The week leading up to the ABA tournament on Lake Washington was unusually warm and consistent weather for Western Washington. This was set up perfectly for Eugene and Sergey’s plan to target smallmouth moving up main lake points. The plan was for them to target rocky points that were outside of large spawning flats. On tournament day, the team relied heavily on their electronics to help them target specific rocky sections that they had marked in the years prior. The graphs also played an integral role in their choice of presentation. If they would see the fish on the bottom or not see anything at all, they would throw a football head because the fish were glued to the bottom. However, if they started seeing arches 1-3ft off of the bottom, they would switch to the swimbait and slow roll it just off of the bottom. For the first half of the day, the brothers worked their best few points pretty hard, but after they had a 20+ pound bag they started to cover water a lot faster, targeting the bigger, more aggressive fish.

“With the warm weather during the week, we thought that the fish would move up and so the plan was to target fish in the 20-30 foot range almost all day. In the tournament we actually caught 10-15 fish on or around main lake and secondary points near spawning flats in 20-25 feet (except the first fish came in 17ft of water). We targeted the fish exclusively with a football head and a paddle-tail swimbait. When we pulled up on a point we would start with the football head paired with a Reaction Innovations Smallie Beaver. If we caught fish on it, we would stick with it, and if not, one of us would switch to the swimbait if we could see fish suspending just off of the bottom. We alternated between two different swimbaits based on the depth, a 3.8” Keitech Swing Impact Fat on a 3/8oz head and a 4.8” Keitech on a 1/2oz head. The key was to let the swimbait fall all the way to the bottom and slow roll it just off of the bottom.”

What is it like fishing your tournaments with your borther?
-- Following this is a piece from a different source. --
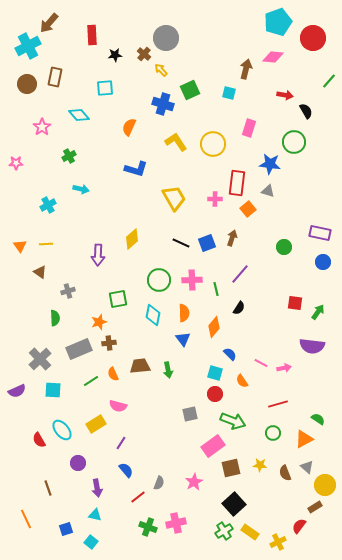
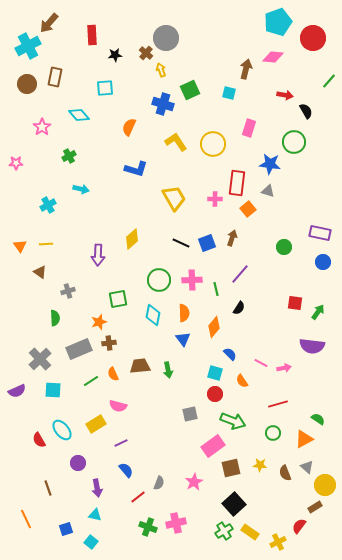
brown cross at (144, 54): moved 2 px right, 1 px up
yellow arrow at (161, 70): rotated 24 degrees clockwise
purple line at (121, 443): rotated 32 degrees clockwise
“Sergey and I have fished together for so long that we process every situation on the water as a team. We are always chasing similar patterns, but targeting different fish to maximize our chances. If we are out deep and one of us starts throwing a swimbait, the other picks up a football head. Same situation if we are shallow, if one of us is skipping a senko at docks, then the other will crank the ends of docks or throw a spinnerbait. We always want to always work together by doing different things.

What would you recommend to a person who either struggles in the early season or is new to fishing Lake Washington?

“On a typical spring day, I would recommend that they rotate between a football head with a hula grub or a beaver trailer and a swimbait. For the swimbait, a lot of brands work well, but the most consistent swimbait on Lake Washington early seems to be the Keitech Swing Impact Fat. The soft body of the bait allows it to kick even if it is reeled extremely slowly. If the fish are not cooperating on the moving baits, slow down to a more finesse presentation, but in the same areas, especially if there are still fish on the graph. Techniques like a neko rig and dropshot can be deadly when the bite gets tough.” One of Eugene’s favorite techniques in tough conditions is “dropshotting a roboworm… wacky-style because it allows it to fall slower and the action on the bait is different, which can be key when the bite is tough.” A ned rig is a good final option if none of the above are working. Fishing it like a football head, casting out and slowly dragging it back is a great way to pick up the smallmouth that in a negative feeding mood but are still locked on the bottom.

Eugene and Sergey had an amazing day out on Lake Washington. But this event was not any matter of luck, but rather a culmination of countless days on the water that came together perfectly. Their hard work yielded one of, if not the largest bag of all smallmouth ever weighed on Lake Washington.